Result Update: Chennai Petroleum Corporation Ltd (CPCL)
¾ CPCL Q2FY17 result is lower than our expectation. Despite 11% qoq increase in crude throughput, CPCL's Q2FY17 PAT has decreased 79% qoq (base effect) to Rs.980 mn reflecting weak GRMs and higher raw material cost. In Q2FY17, CPCL reported a throughput of 2.93 mmt, higher 11% qoq and 44% yoy, resulting in 97% capacity utilization. CPCL's estimated GRM is lower at US$ 3.4/bbl for Q2FY17 as against US$5.99/bbl in Q2FY16 and US$8.02/bbl in Q1FY17.

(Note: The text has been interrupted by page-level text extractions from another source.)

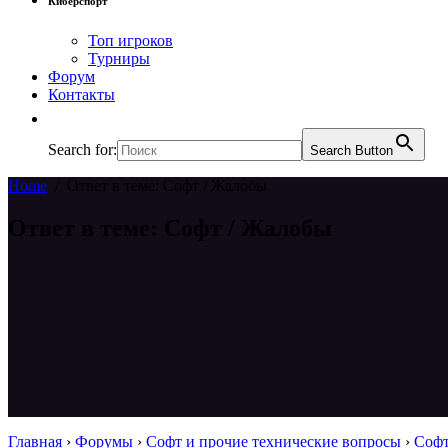
Киберспорт
Топ игроков
Турниры
Форум
Контакты
Search for:
Search Button
Home
/
Ответ в теме: Софт / Жалобы
Ответ в теме: Софт / Жалобы
Главная
›
Форумы
›
Софт и прочие технические вопросы
›
Софт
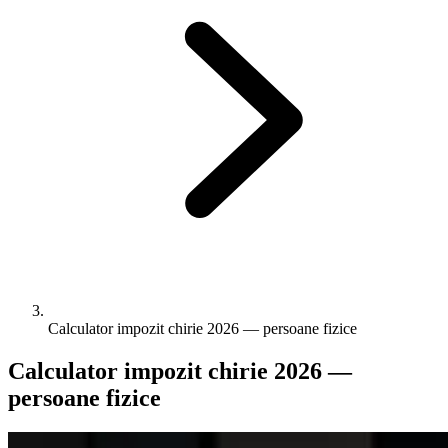
Calculator impozit chirie 2026 — persoane fizice
Calculator impozit chirie 2026 —
persoane fizice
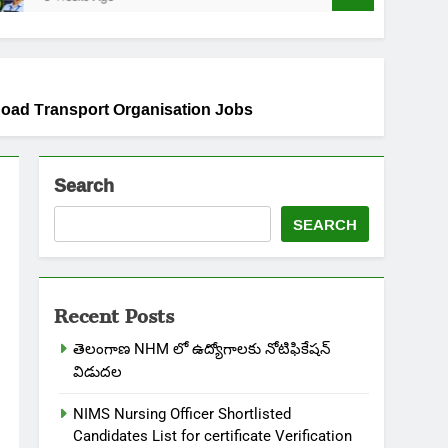
 Road Transport Organisation Jobs
Search
SEARCH
Recent Posts
తెలంగాణ NHM లో ఉద్యోగాలకు నోటిఫికేషన్
విడుదల
NIMS Nursing Officer Shortlisted
Candidates List for certificate Verification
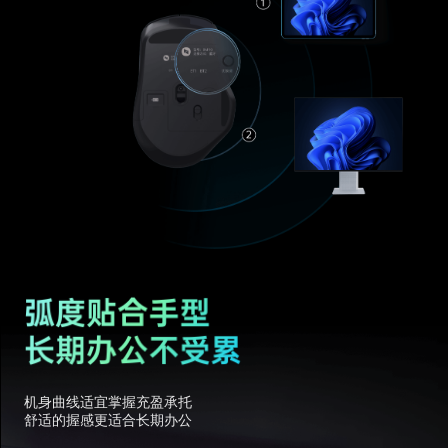
机身曲线适宜掌握充盈承托
舒适的握感更适合长期办公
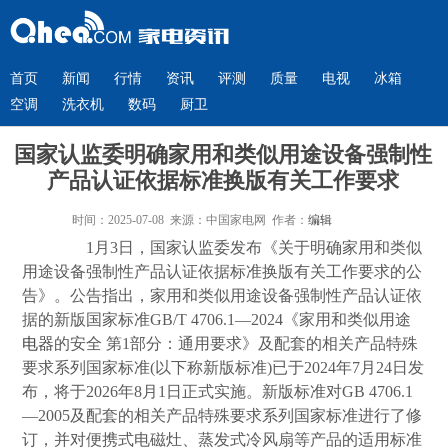
首页
新闻
行情
资讯
评测
质量
电视
冰箱
空调
洗衣机
数码
厨卫
国家认监委明确家用和类似用途设备强制性
产品认证依据标准换版有关工作要求
时间：2025-07-08 来源：中国家电网 作者：
编辑
1月3日，国家认监委发布《关于明确家用和类似
用途设备强制性产品认证依据标准换版有关工作要求的公
告》。公告指出，家用和类似用途设备强制性产品认证依
据的新版国家标准GB/T 4706.1—2024《家用和类似用途
电器
的安全 第1部分：通用要求》及配套的相关产品特殊
要求系列国家标准(以下称新版标准)已于2024年7月24日发
布，将于2026年8月1日正式实施。新版标准对GB 4706.1
—2005及配套的相关产品特殊要求系列国家标准进行了修
订，并对便携式电磁灶、蒸发式冷风扇等产品的适用标准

¾ In Q3FY17 (till date), refining margins have improved due to rise in spreads of all the finished products. Singapore GRMs have increased by 39.3% qoq to US$ 5.9/bbl (average). This can improve its margins in Q3FY17.
¾ We expect CPCL to report an EPS of Rs.48.9/share in FY17E and Rs.52.2 in FY18E. At CMP, we believe that the stock is fully valued at a PE of 4.51x FY18E earnings. Due to limited upside, we recommend REDUCE (earlier SELL) recommendation on the stock with an unchanged price target of Rs.235. We suggest investors to wait for a better entry point.